Copy out all of the data word for word. Omit every picture.

**DATA FOR THIS TASK:**
• • •

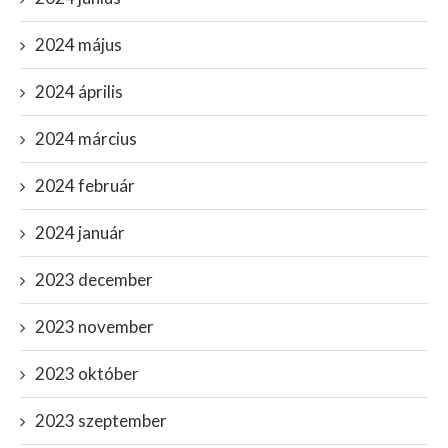
2024 május
2024 április
2024 március
2024 február
2024 január
2023 december
2023 november
2023 október
2023 szeptember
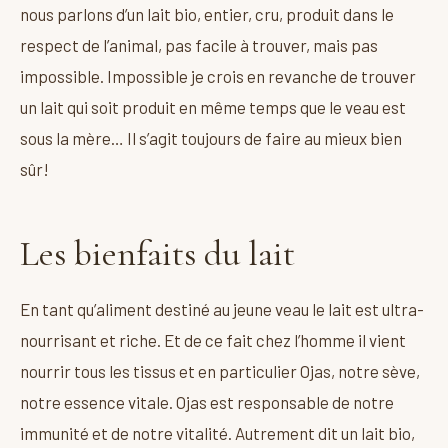
nous parlons d’un lait bio, entier, cru, produit dans le
respect de l’animal, pas facile à trouver, mais pas
impossible. Impossible je crois en revanche de trouver
un lait qui soit produit en même temps que le veau est
sous la mère… Il s’agit toujours de faire au mieux bien
sûr!
Les bienfaits du lait
En tant qu’aliment destiné au jeune veau le lait est ultra-
nourrisant et riche. Et de ce fait chez l’homme il vient
nourrir tous les tissus et en particulier Ojas, notre sève,
notre essence vitale. Ojas est responsable de notre
immunité et de notre vitalité. Autrement dit un lait bio,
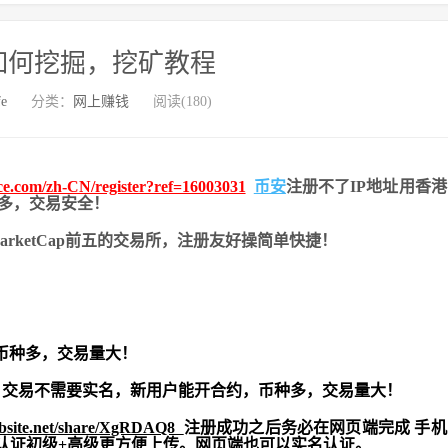
币如何挖掘，挖矿教程
fe
分类：
网上赚钱
阅读(180)
nce.com/zh-CN/register?ref=16003031
币安
注册不了IP地址用香
币种多，交易安全！
nMarketCap前五的交易所，注册友好操简单快捷！
币种多，交易量大！
交易不需要实名，新用户能开合约，
币种多，交易量大！
ebsite.net/share/XgRDAQ8
注册成功之后务必在网页端完成 手
实名认证初级+高级更方便上传。网页端也可以实名认证。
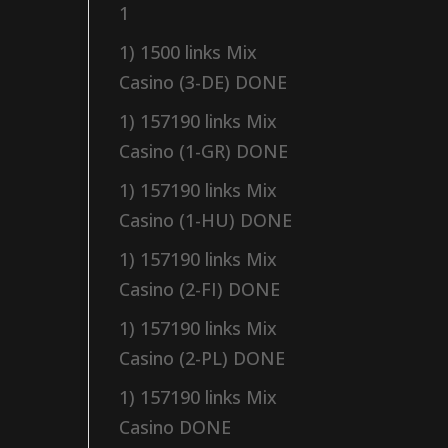
1
1) 1500 links Mix
Casino (3-DE) DONE
1) 157190 links Mix
Casino (1-GR) DONE
1) 157190 links Mix
Casino (1-HU) DONE
1) 157190 links Mix
Casino (2-FI) DONE
1) 157190 links Mix
Casino (2-PL) DONE
1) 157190 links Mix
Casino DONE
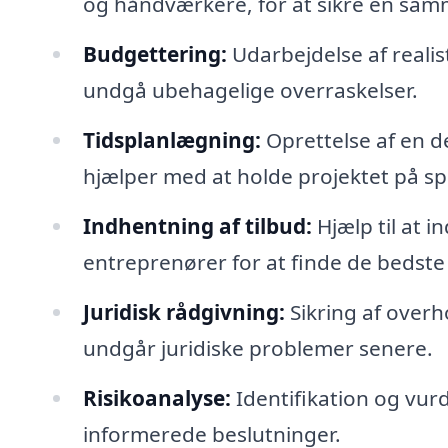
og håndværkere, for at sikre en s
Budgettering:
Udarbejdelse af realis
undgå ubehagelige overraskelser.
Tidsplanlægning:
Oprettelse af en de
hjælper med at holde projektet på sp
Indhentning af tilbud:
Hjælp til at i
entreprenører for at finde de bedste l
Juridisk rådgivning:
Sikring af overh
undgår juridiske problemer senere.
Risikoanalyse:
Identifikation og vurde
informerede beslutninger.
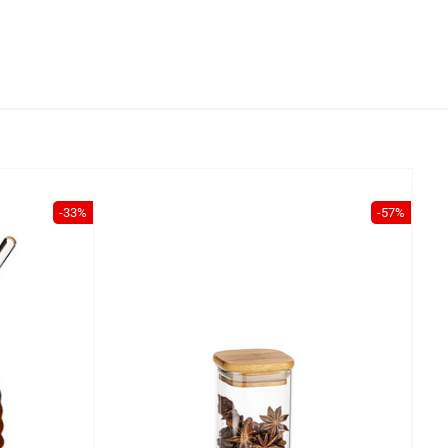
-33%
-57%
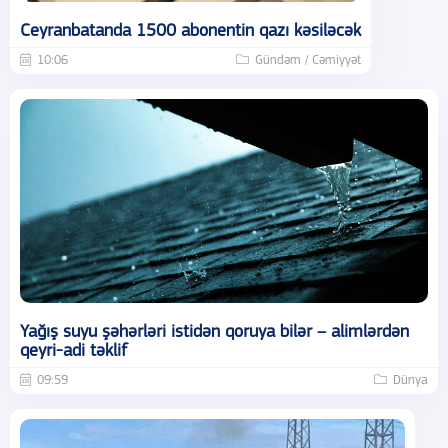
Ceyranbatanda 1500 abonentin qazı kəsiləcək
10:06
Gündəm / Cəmiyyət
Yağış suyu şəhərləri istidən qoruya bilər – alimlərdən
qeyri-adi təklif
09:59
Dünya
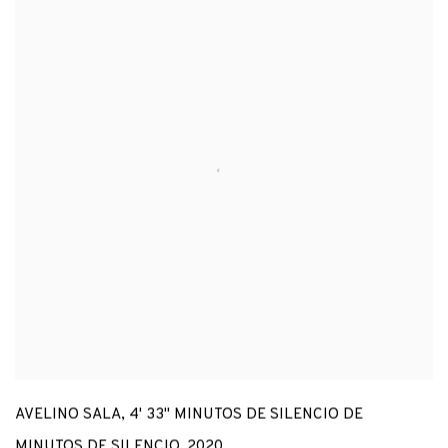
AVELINO SALA
,
4' 33" MINUTOS DE SILENCIO DE
MINUTOS DE SILENCIO
,
2020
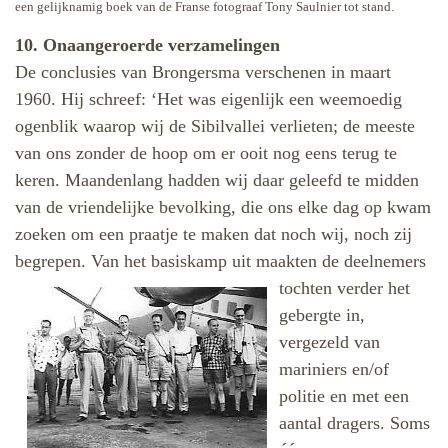
een gelijknamig boek van de Franse fotograaf Tony Saulnier tot stand.
10. Onaangeroerde verzamelingen
De conclusies van Brongersma verschenen in maart
1960. Hij schreef: ‘Het was eigenlijk een weemoedig
ogenblik waarop wij de Sibilvallei verlieten; de meeste
van ons zonder de hoop om er ooit nog eens terug te
keren. Maandenlang hadden wij daar geleefd te midden
van de vriendelijke bevolking, die ons elke dag op kwam
zoeken om een praatje te maken dat noch wij, noch zij
begrepen. Van het basiskamp
uit maakten de deelnemers
tochten verder het
gebergte in,
vergezeld van
mariniers en/of
politie en met een
aantal dragers. Soms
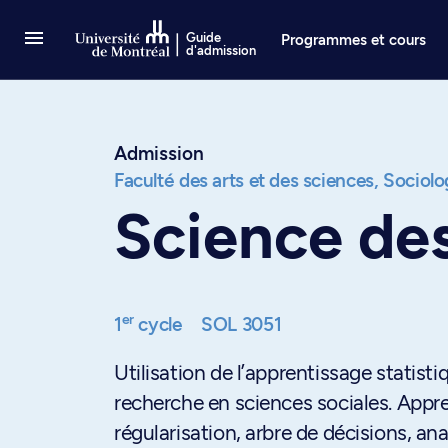
Passer au contenu
Guide
Programmes et cours
d'admission
Admission
Faculté des arts et des sciences,
Sociolo
Science de
er
1
cycle
SOL 3051
Utilisation de l’apprentissage statis
recherche en sciences sociales. Appren
régularisation, arbre de décisions, an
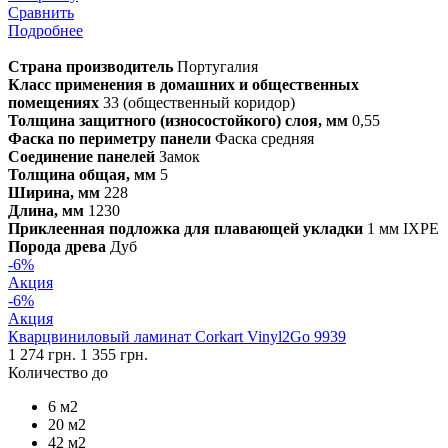
Сравнить
Подробнее
Страна производитель
Португалия
Класс применения в домашних и общественных
помещениях
33 (общественный коридор)
Толщина защитного (износостойкого) слоя, мм
0,55
Фаска по периметру панели
Фаска средняя
Соединение панелей
Замок
Толщина общая, мм
5
Ширина, мм
228
Длина, мм
1230
Приклеенная подложка для плавающей укладки
1 мм IXPE
Порода древа
Дуб
-6%
Акция
-6%
Акция
Кварцвиниловый ламинат Corkart Vinyl2Go 9939
1 274 грн.
1 355 грн.
Количество до
6 м2
20 м2
42 м2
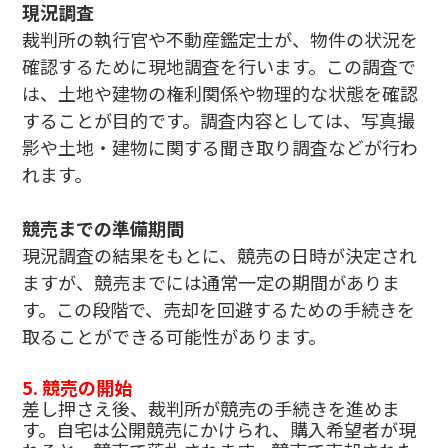
現況調査
裁判所の執行官や不動産鑑定士が、物件の状況を
確認するために現地調査を行います。この調査で
は、土地や建物の権利関係や物理的な状態を確認
することが目的です。調査内容としては、写真撮
影や土地・建物に関する聞き取り調査などが行わ
れます。
競売までの準備期間
現況調査の結果をもとに、競売の日時が決定され
ますが、競売までには通常一定の期間がありま
す。この段階で、売却を回避するための手続きを
取ることができる可能性があります。
5.
競売の開始
差し押さえ後、裁判所が競売の手続きを進めま
す。自宅は公開競売にかけられ、購入希望者が現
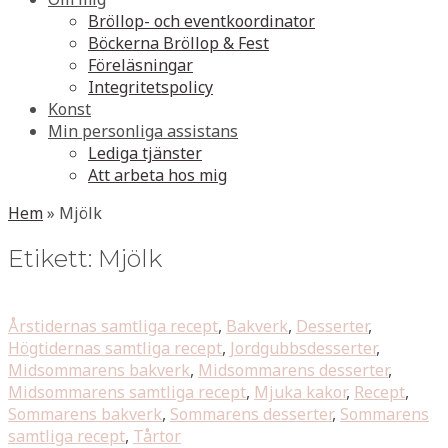
Bröllop- och eventkoordinator
Böckerna Bröllop & Fest
Föreläsningar
Integritetspolicy
Konst
Min personliga assistans
Lediga tjänster
Att arbeta hos mig
Hem
»
Mjölk
Etikett:
Mjölk
Årstidernas samtliga recept
,
Bakverk
,
Desserter
,
Högtidernas samtliga recept
,
Jordgubbsdesserter
,
Midsommarens bakverk
,
Midsommarens desserter
,
Midsommarens samtliga recept
,
Mjuka kakor
,
Recept
,
Sommarens bakverk
,
Sommarens desserter
,
Sommarens
samtliga recept
,
Tårtor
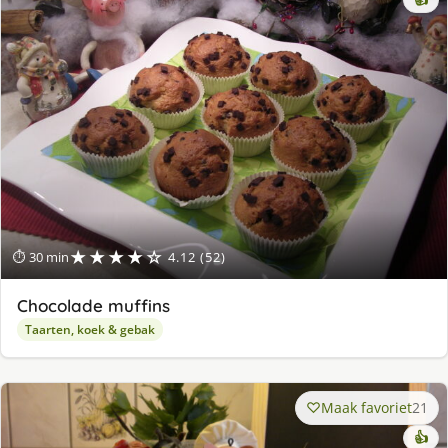
★★★★☆
⏱ 30 min
4.12 (52)
Chocolade muffins
Taarten, koek & gebak
Maak favoriet
21
👍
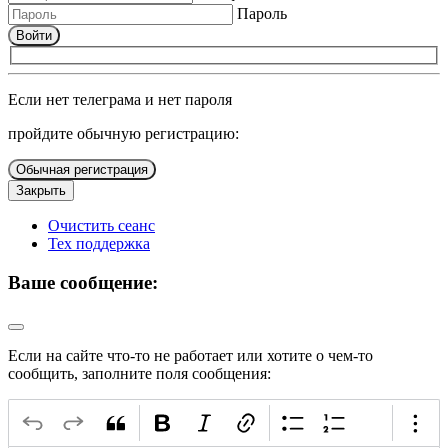
Пароль
Войти
Если нет телеграма и нет пароля
пройдите обычную регистрацию:
Обычная регистрация
Закрыть
Очистить сеанс
Тех поддержка
Ваше сообщение:
Если на сайте что-то не работает или хотите о чем-то
сообщить, заполните поля сообщения:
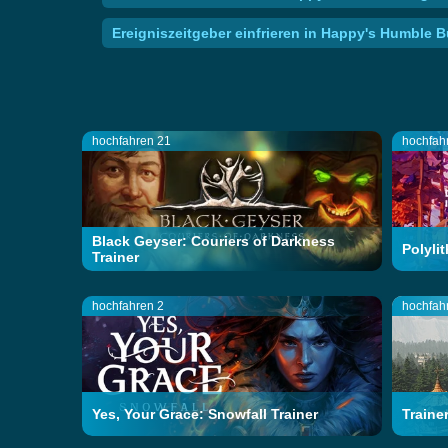
Ereigniszeitgeber einfrieren in Happy's Humble 
hochfahren 21
hochfah
Black Geyser: Couriers of Darkness
Polylit
Trainer
hochfahren 2
hochfah
Yes, Your Grace: Snowfall Trainer
Traine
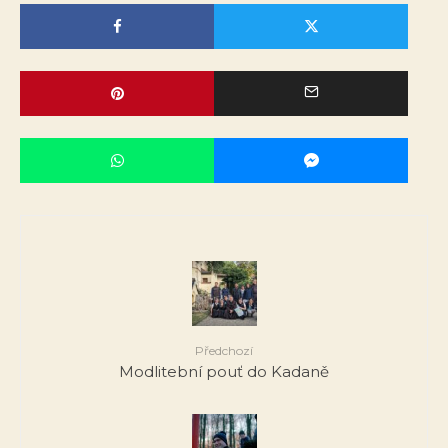
Předchozí
Modlitební pouť do Kadaně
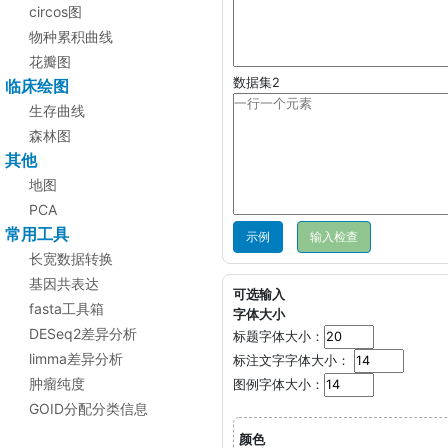
circos图
物种累积曲线
花瓣图
数据集2
临床绘图
生存曲线
森林图
其他
地图
PCA
常用工具
示例
长宽数据转换
基因共表达
可选输入
fasta工具箱
字体大小
DESeq2差异分析
标题字体大小：
limma差异分析
标注文字字体大小：
肿瘤纯度
图例字体大小：
GOID分配分类信息
颜色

• • •

**REPLY TO THE TASK:**
2024 május
2024 április
2024 március
2024 február
2024 január
2023 december
2023 november
2023 október
2023 szeptember
nous parlons d’un lait bio, entier, cru, produit dans le
respect de l’animal, pas facile à trouver, mais pas
impossible. Impossible je crois en revanche de trouver
un lait qui soit produit en même temps que le veau est
sous la mère… Il s’agit toujours de faire au mieux bien
sûr!
Les bienfaits du lait
En tant qu’aliment destiné au jeune veau le lait est ultra-
nourrisant et riche. Et de ce fait chez l’homme il vient
nourrir tous les tissus et en particulier Ojas, notre sève,
notre essence vitale. Ojas est responsable de notre
immunité et de notre vitalité. Autrement dit un lait bio,
币如何挖掘，挖矿教程
fe
分类：
网上赚钱
阅读(180)
nce.com/zh-CN/register?ref=16003031
币安
注册不了IP地址用香
币种多，交易安全！
nMarketCap前五的交易所，注册友好操简单快捷！
币种多，交易量大！
交易不需要实名，新用户能开合约，
币种多，交易量大！
ebsite.net/share/XgRDAQ8
注册成功之后务必在网页端完成 手
实名认证初级+高级更方便上传。网页端也可以实名认证。
1
1) 1500 links Mix
Casino (3-DE) DONE
1) 157190 links Mix
Casino (1-GR) DONE
1) 157190 links Mix
Casino (1-HU) DONE
1) 157190 links Mix
Casino (2-FI) DONE
1) 157190 links Mix
Casino (2-PL) DONE
1) 157190 links Mix
Casino DONE
og håndværkere, for at sikre en s
Budgettering:
Udarbejdelse af realis
undgå ubehagelige overraskelser.
Tidsplanlægning:
Oprettelse af en de
hjælper med at holde projektet på sp
Indhentning af tilbud:
Hjælp til at i
entreprenører for at finde de bedste l
Juridisk rådgivning:
Sikring af overh
undgår juridiske problemer senere.
Risikoanalyse:
Identifikation og vurde
informerede beslutninger.
-33%
-57%
Ceyranbatanda 1500 abonentin qazı kəsiləcək
10:06
Gündəm / Cəmiyyət
Yağış suyu şəhərləri istidən qoruya bilər – alimlərdən
qeyri-adi təklif
09:59
Dünya
AVELINO SALA
,
4' 33" MINUTOS DE SILENCIO DE
MINUTOS DE SILENCIO
,
2020
een gelijknamig boek van de Franse fotograaf Tony Saulnier tot stand.
10. Onaangeroerde verzamelingen
De conclusies van Brongersma verschenen in maart
1960. Hij schreef: ‘Het was eigenlijk een weemoedig
ogenblik waarop wij de Sibilvallei verlieten; de meeste
van ons zonder de hoop om er ooit nog eens terug te
keren. Maandenlang hadden wij daar geleefd te midden
van de vriendelijke bevolking, die ons elke dag op kwam
zoeken om een praatje te maken dat noch wij, noch zij
begrepen. Van het basiskamp
uit maakten de deelnemers
tochten verder het
gebergte in,
vergezeld van
mariniers en/of
politie en met een
aantal dragers. Soms
Passer au contenu
Guide
Programmes et cours
d'admission
Admission
Faculté des arts et des sciences,
Sociolo
Science de
er
1
cycle
SOL 3051
Utilisation de l’apprentissage statis
recherche en sciences sociales. Appren
régularisation, arbre de décisions, an
Сравнить
Подробнее
Страна производитель
Португалия
Класс применения в домашних и общественных
помещениях
33 (общественный коридор)
Толщина защитного (износостойкого) слоя, мм
0,55
Фаска по периметру панели
Фаска средняя
Соединение панелей
Замок
Толщина общая, мм
5
Ширина, мм
228
Длина, мм
1230
Приклеенная подложка для плавающей укладки
1 мм IXPE
Порода древа
Дуб
-6%
Акция
-6%
Акция
Кварцвиниловый ламинат Corkart Vinyl2Go 9939
1 274 грн.
1 355 грн.
Количество до
6 м2
20 м2
42 м2
現況調査
裁判所の執行官や不動産鑑定士が、物件の状況を
確認するために現地調査を行います。この調査で
は、土地や建物の権利関係や物理的な状態を確認
することが目的です。調査内容としては、写真撮
影や土地・建物に関する聞き取り調査などが行わ
れます。
競売までの準備期間
現況調査の結果をもとに、競売の日時が決定され
ますが、競売までには通常一定の期間がありま
す。この段階で、売却を回避するための手続きを
取ることができる可能性があります。
5.
競売の開始
差し押さえ後、裁判所が競売の手続きを進めま
す。自宅は公開競売にかけられ、購入希望者が現
Bröllop- och eventkoordinator
Böckerna Bröllop & Fest
Föreläsningar
Integritetspolicy
Konst
Min personliga assistans
Lediga tjänster
Att arbeta hos mig
Hem
»
Mjölk
Etikett:
Mjölk
Årstidernas samtliga recept
,
Bakverk
,
Desserter
,
Högtidernas samtliga recept
,
Jordgubbsdesserter
,
Midsommarens bakverk
,
Midsommarens desserter
,
Midsommarens samtliga recept
,
Mjuka kakor
,
Recept
,
Sommarens bakverk
,
Sommarens desserter
,
Sommarens
samtliga recept
,
Tårtor
★★★★☆
⏱ 30 min
4.12 (52)
Chocolade muffins
Taarten, koek & gebak
Maak favoriet
21
👍
Пароль
Войти
Если нет телеграма и нет пароля
пройдите обычную регистрацию:
Обычная регистрация
Закрыть
Очистить сеанс
Тех поддержка
Ваше сообщение:
Если на сайте что-то не работает или хотите о чем-то
сообщить, заполните поля сообщения:
Ereigniszeitgeber einfrieren in Happy's Humble 
hochfahren 21
hochfah
Black Geyser: Couriers of Darkness
Polylit
Trainer
hochfahren 2
hochfah
Yes, Your Grace: Snowfall Trainer
Traine
Předchozí
Modlitební pouť do Kadaně
circos图
物种累积曲线
花瓣图
数据集2
临床绘图
生存曲线
森林图
其他
地图
PCA
常用工具
示例
长宽数据转换
基因共表达
可选输入
fasta工具箱
字体大小
DESeq2差异分析
标题字体大小：
limma差异分析
标注文字字体大小：
肿瘤纯度
图例字体大小：
GOID分配分类信息
颜色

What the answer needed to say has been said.